In the prophets and the New Testament, piety divorced from compassion is regularly regarded as worthless. For example, John says “Whoever claims to love God yet hates a brother is a liar. For whoever does not love their brother, whom they have seen, cannot love God, whom they have not seen.”

Interestingly, I can’t think of a single example in scripture where compassion apart from piety is likewise condemned. We should be rightly cautious about arguments from silence, but that still seems at least marginally significant.

This isn’t to suggest that we must choose between one or the other – that would be a false dichotomy – BUT…the consistent biblical prioritization of the horizontal over the vertical ought to shape our own priorities.

Thread #2
Love for neighbor precedes and is the foundation of love for God. Scripture says that love for God *cannot exist* in the absence of love for neighbor. Fascinatingly, however, scripture never suggests that love for neighbor cannot exist in the absence of love for God.
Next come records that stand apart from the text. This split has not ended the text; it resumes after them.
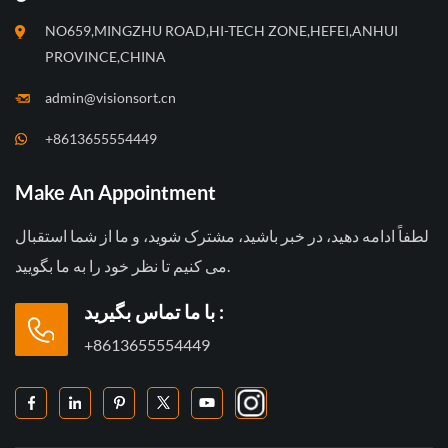
NO659,MINGZHU ROAD,HI-TECH ZONE,HEFEI,ANHUI
PROVINCE,CHINA
admin@visionsort.cn
+8613655554449
Make An Appointment
لطفاً ادامه دهید، در خبر باشید، مشترک شوید، و ما از شما استقبال
می کنیم تا نظر خود را به ما بگویید.
با ما تماس بگیرید :
+8613655554449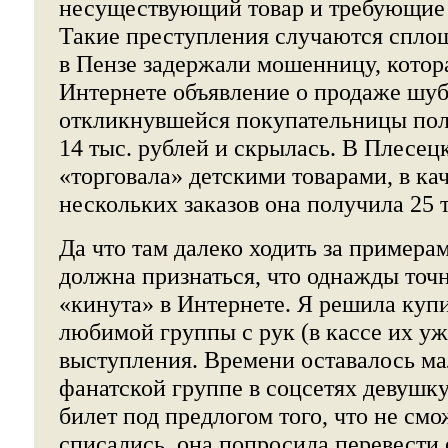
несуществующий товар и требующие п
Такие преступления случаются сплош
в Пензе задержали мошенницу, котор
Интернете объявление о продаже шуб
откликнувшейся покупательницы пол
14 тыс. рублей и скрылась. В Плесе
«торговала» детскими товарами, в ка
нескольких заказов она получила 25 т
Да что там далеко ходить за примерам
должна признаться, что однажды точ
«кинута» в Интернете. Я решила купи
любимой группы с рук (в кассе их уж
выступления. Времени оставалось ма
фанатской группе в соцсетях девушку
билет под предлогом того, что не см
списались, она попросила перевести 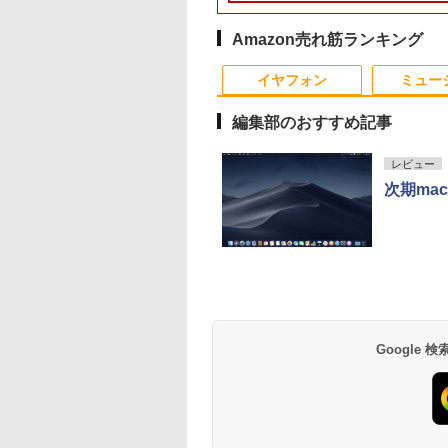
トップパソコン デスクトップ PC
8GB SSD 256GB 13.3
7世代 メモリ 8GB 大
5GHz対応｜Bluetooth｜一体型デスク
7世代 Core i5/メモ
OFFICE付き
型 FHD 1,920×1,080
容量 HDD 500GB テ
トップパソコン｜中古PC 180日保証
リ:4GB/8GB/16GB/SS
WEBカメラ Type-C
ンキー DVDドライブ
fi/15.6
Amazon売れ筋ランキング
HDMI Bluetooth 無線
搭載 CD DVD 再生可
型/Office/HDMI/USB3.
10
10
1
1
2
2
Wi-Fi 整備済み 中古PC
｜中古パソコン 中古
中古PC 中古ノートパ
イヤフォン
ミュー
中古パソコン
ノートパソコン 中古
コ
Microsoft Office 2024
PC オフィス搭載
ン/Windows11/Wind
編集部のおすすめ記事
H&B
レビュー
次期ma
Cサイト限定】
キュー！！ 全巻セ
【公式限定2年保証】
水道施設設計指針
モバイルモニター ミラ
2026年8月発売 予約
【楽天1位常連・超80
まほうのにこにこお
ANNEXT 23.8イン
(1-45巻) （ジャン
モニター 23インチ フ
（2024年版）
ーリング 高画質 10.1イ
mini ミニ 2026年9月号
冠獲得】黒/白 モニ
つ [ まいのおやつ ]
IPSパネル搭載
ミックス） [ 古舘
ルhd 高画質 100Hz VA
ンチ IPS液晶 小型 LED
ミルク M!LK MILK
21.5 / 23.8 / 24.5 / 2
￥27,500
￥1,650
0Hz対応 フル
]
ノングレア 非光沢 ス
バックライト モバイル
240Hz/200Hz
,570
,828
￥16,820
￥8,990
￥5,180
￥11,999
1920x1080)解像度
ピーカー内蔵 3年保証
ディスプレイ ゲーミン
/180Hz/165Hz/100H
Anker Soundcore
BRUCE WAYNE feat.
by Amazon 天然水
薬屋のひとりごと 17
Anker Soundcore
BRUCE WAYNE feat
【Amazon.co.jp限
異世界居酒屋「の
ミングモニター
ディスプレイ パソコン
グモニター デュアルデ
ゲーミングモニター
P40i オフホワイト
Flo Milli, ATL Jacob
ラベルレス 500ml
巻 (デジタル版ビッグ
P31i ブラック
Flo Milli, ATL Jacob
定】 い・ろ・は・す
ぶ」(22) (角川コミッ
Ei238G180F HDMI
モニター PCモニター
ィスプレイ スマホ
1ms応答 pcモニター
[Explicit]
×24本 富士山の天然
ガンガンコミックス)
[Explicit]
2L PET ラベルレス
クス・エース)
1ms(GTG/MPRT)
フルハイビジョン 21イ
Android iPhone iPad
パソコン モニター 
￥7,990
￥5,990
水 バナジウム含有 水
×8本
 sRGB:100%
ンチ 液晶モニター ア
1年保証 日本語説明書
沢 スピーカー内蔵
￥250
￥1,380
￥770
￥250
￥1,112
￥832
Google
ミネラルウォーター
5:120Hz接続【2年
イリスオーヤマ DT-JF
送料無料
HDR/Freesync/VES
ペットボトル 静岡県
】PCモニター 液
* 安心延長保証対象
cocopar HG-238
産 500ミリリットル
ニター パソコンモ
(Smart Basic)
ー ジャパンネクス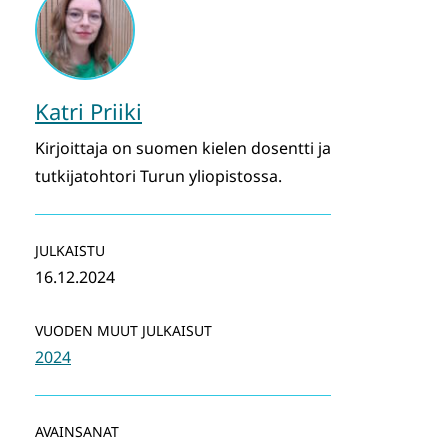
Katri Priiki
Kirjoittaja on suomen kielen dosentti ja
tutkijatohtori Turun yliopistossa.
JULKAISTU
16.12.2024
VUODEN MUUT JULKAISUT
2024
AVAINSANAT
In fact, Jesus says “even tax collectors and sinners” love those who love them – “neighbors” in the narrowest sense of the word. The parable of the good Samaritan was scandalous precisely because it portrayed an outsider demonstrating love for neighbor better than the insiders.

We know this to be true in experience. We know that there are people who reject God and yet still demonstrate genuine love and compassion for others. If “even sinners do that,” then clearly love for people can exist in the absence of love for God.

According to Jesus, the thing that should separate his followers is their love not just for those like them, but for those who are not like them and do not like them.